The story about “psychology” is completely beside the point, however. It is not about moods and quirks in these markets, but all about calculations, and the result is not a general war of nerves but real money. By typifying the transactions in this way, the confirmed fans of a market economy at least express this much: as if it were the most natural thing in the world, they assume the whole thing to be thoroughly determined by irrationality, so that nobody can tell things apart. And whenever you do not know what´s what anyway, nothing is easier than to refer to the “psyche of a human being,” known to be in general rather unfathomable. This provides some “explanation” of all the nonsense, and its justification on top of that. Obviously, an enlightened modern human being doesn't need more than that. On the contrary: the irrationality practiced on the stock markets has a principle. Speculations are made on the future success of capitalistic competition. Current money is made out of the expectation of how financial business will succeed in the future. As long as this expectation is shared by the majority of all other speculators, it works out. If not, it does not. Then they speculate on a collapse.

Consequently, speculators speculate on the effect of their own speculation. And for each performance in this circus they have even made up all sorts of “options” and “securities” which they then call financial “products.” All that is irrational, crazy, without a doubt – except that, however, it is completely reasonable and correct in a market-economy. Because what this kind of madness is really all about is the “creation” of money, of good old capitalistic money – the only form of wealth that counts in this world.

5.

It goes without saying that none of the worried, well-informed experts commenting on the events becomes a critic of capitalism and its stock market: once the unchangeable irrationality of the market has been put beyond doubt, the course is set for the interesting question as to who has been the craziest this time.
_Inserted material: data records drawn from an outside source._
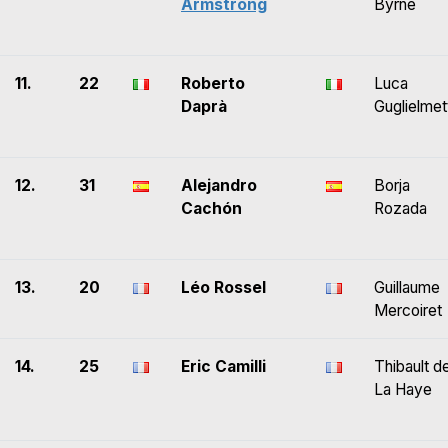
Armstrong
Byrne
11.
22
Roberto
Luca
Daprà
Guglielmet
12.
31
Alejandro
Borja
Cachón
Rozada
13.
20
Léo Rossel
Guillaume
Mercoiret
14.
25
Eric Camilli
Thibault d
La Haye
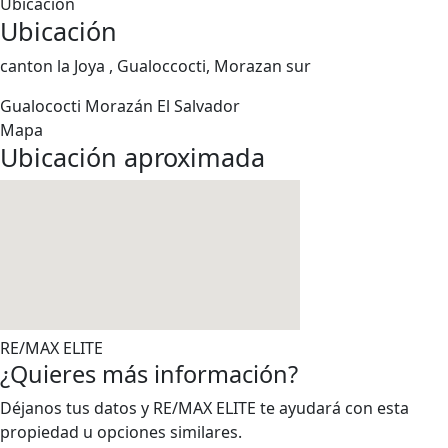
Ubicación
Ubicación
canton la Joya , Gualoccocti, Morazan sur
Gualococti
Morazán
El Salvador
Mapa
Ubicación aproximada
RE/MAX ELITE
¿Quieres más información?
Déjanos tus datos y RE/MAX ELITE te ayudará con esta
propiedad u opciones similares.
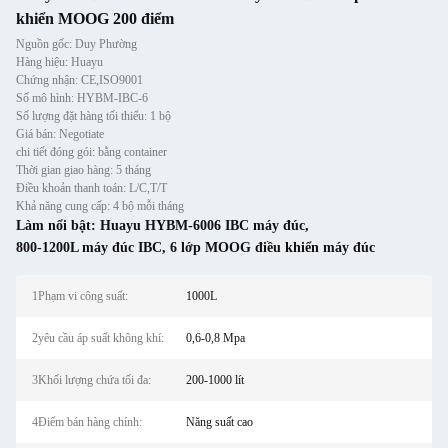
khiển MOOG 200 điểm
Nguồn gốc: Duy Phường
Hàng hiệu: Huayu
Chứng nhận: CE,ISO9001
Số mô hình: HYBM-IBC-6
Số lượng đặt hàng tối thiểu: 1 bộ
Giá bán: Negotiate
chi tiết đóng gói: bằng container
Thời gian giao hàng: 5 tháng
Điều khoản thanh toán: L/C,T/T
Khả năng cung cấp: 4 bộ mỗi tháng
Làm nổi bật:
Huayu HYBM-6006 IBC máy đúc
,
800-1200L máy đúc IBC
,
6 lớp MOOG điều khiển máy đúc
1Phạm vi công suất:
1000L
2yêu cầu áp suất không khí:
0,6-0,8 Mpa
3Khối lượng chứa tối đa:
200-1000 lít
4Điểm bán hàng chính:
Năng suất cao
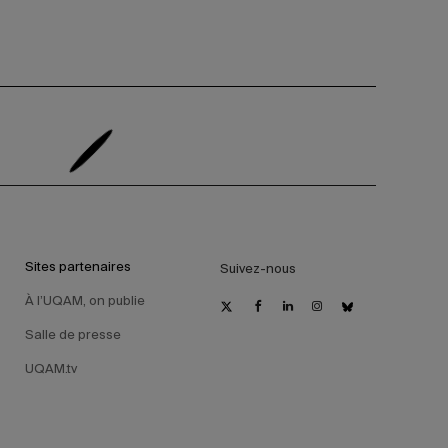
Sites partenaires
Suivez-nous
À l’UQAM, on publie
Salle de presse
UQAM.tv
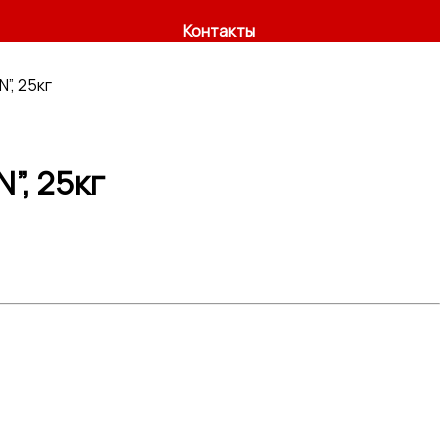
Контакты
”, 25кг
”, 25кг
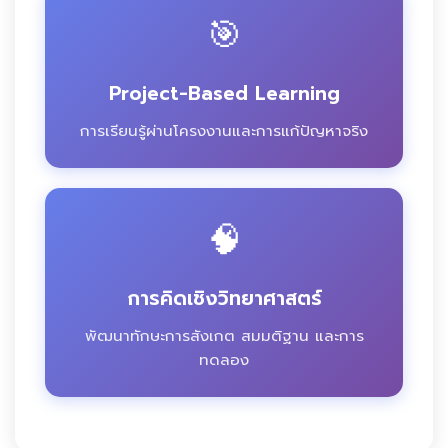
🎯
Project-Based Learning
การเรียนรู้ผ่านโครงงานและการแก้ปัญหาจริง
🧠
การคิดเชิงวิทยาศาสตร์
พัฒนาทักษะการสังเกต สมมติฐาน และการ
ทดลอง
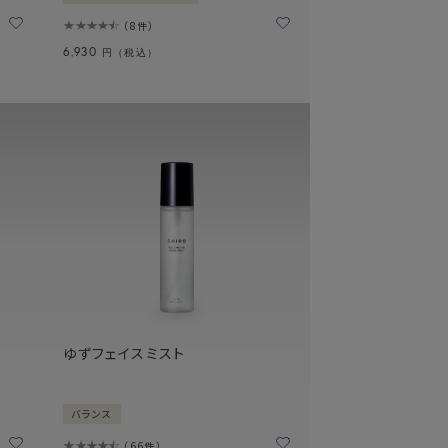
8件
6,930
円（税込）
ゆずフェイスミスト
バランス
66件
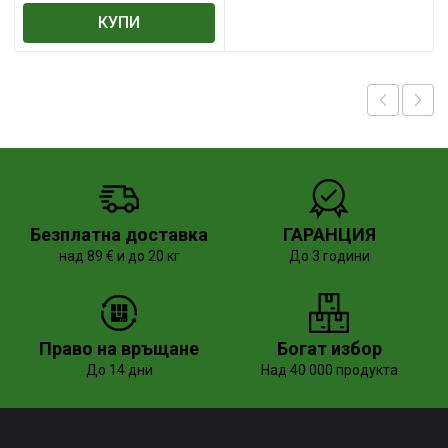
КУПИ
Безплатна доставка
ГАРАНЦИЯ
над 89 € и до 20 кг
До 3 години
Право на връщане
Богат избор
До 14 дни
Над 40 000 продукта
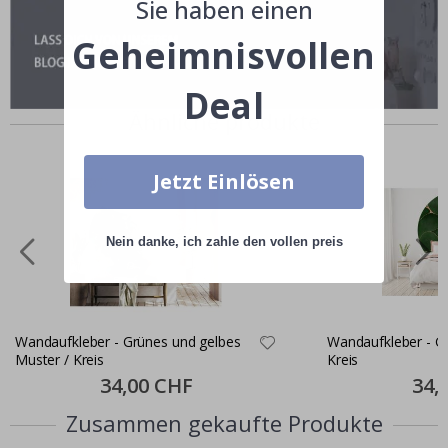
Sie haben einen
Geheimnisvollen
Deal
Ähnliche produkte
Jetzt Einlösen
Nein danke, ich zahle den vollen preis
Wandaufkleber - Grünes und gelbes
Wandaufkleber - Gr
Muster / Kreis
Kreis
Special
34,00 CHF
Specia
34,
Price
Price
Zusammen gekaufte Produkte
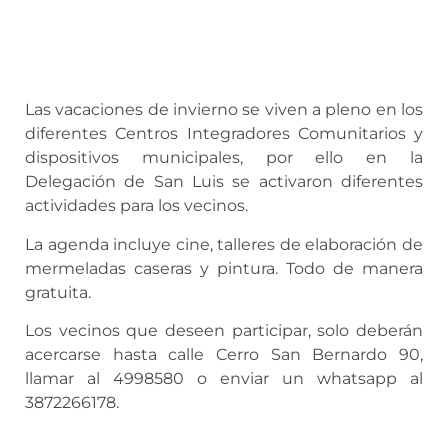
Las vacaciones de invierno se viven a pleno en los
diferentes Centros Integradores Comunitarios y
dispositivos municipales, por ello en la
Delegación de San Luis se activaron diferentes
actividades para los vecinos.
La agenda incluye cine, talleres de elaboración de
mermeladas caseras y pintura. Todo de manera
gratuita.
Los vecinos que deseen participar, solo deberán
acercarse hasta calle Cerro San Bernardo 90,
llamar al 4998580 o enviar un whatsapp al
3872266178.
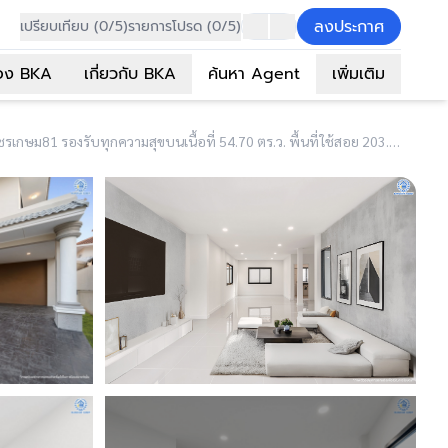
ลงประกาศ
เปรียบเทียบ (0/5)
รายการโปรด (0/5)
อง BKA
เกี่ยวกับ BKA
ค้นหา Agent
เพิ่มเติม
(B7806) บ้านมือสองตกแต่งใหม่ โครงการ กานดา คลาสสิค วิลล์ เพชรเกษม81 รองรับทุกความสุขบนเนื้อที่ 54.70 ตร.ว. พื้นที่ใช้สอย 203.02 ตร.ม. ฟังก์ชัน 3 ห้องนอน 3 ห้องน้ำ จอดรถได้ 2 คัน พร้อมเข้าอยู่ บนทำเลเดินทางสะดวกเชื่อมต่อ ถนนเพชรเกษม, ถนนเอกชัย, ถนนกาญจนาภิเษก, ถนนพระราม2 ใกล้จุดขึ้นทางด่วน "พระราม2" และเซ็นทรัล พระราม2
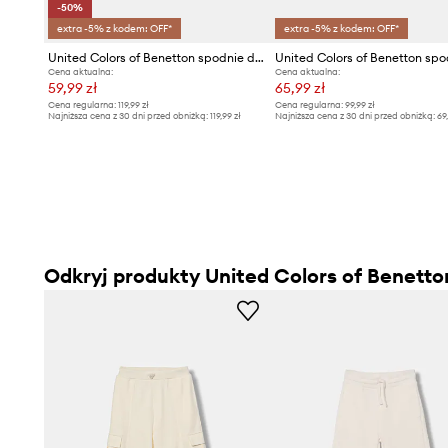
-50%
extra -5% z kodem: OFF*
extra -5% z kodem: OFF*
United Colors of Benetton spodnie dresowe bawełniane dziecięce
Cena aktualna:
Cena aktualna:
59,99 zł
65,99 zł
Cena regularna:
119,99 zł
Cena regularna:
99,99 zł
Najniższa cena z 30 dni przed obniżką:
119,99 zł
Najniższa cena z 30 dni przed obniżką:
69
Odkryj produkty United Colors of Benetto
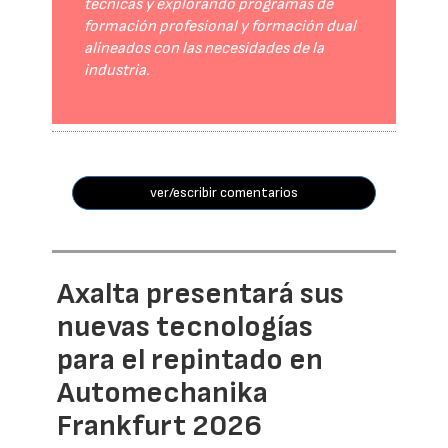
técnicas y explorando programas de
formación profesional y formación dual
alineados con las necesidades de la
industria.
ver/escribir comentarios
Axalta presentará sus
nuevas tecnologías
para el repintado en
Automechanika
Frankfurt 2026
All agree on the answer: “we” have been overdoing it a little bit as well by driving up the “stock index to dizzying peaks during the last months,” but the “East Asians” have clearly overdone it the most. That is why the losses here are nothing but the long awaited “correction of overheating back to a sound level,” whereas in Asia a “speculative bubble has burst.”

And so everything is clear: from now on you can speculate on a “more solid basis,” in fact globally. A burst “bubble” is followed by inflating the next one – of course.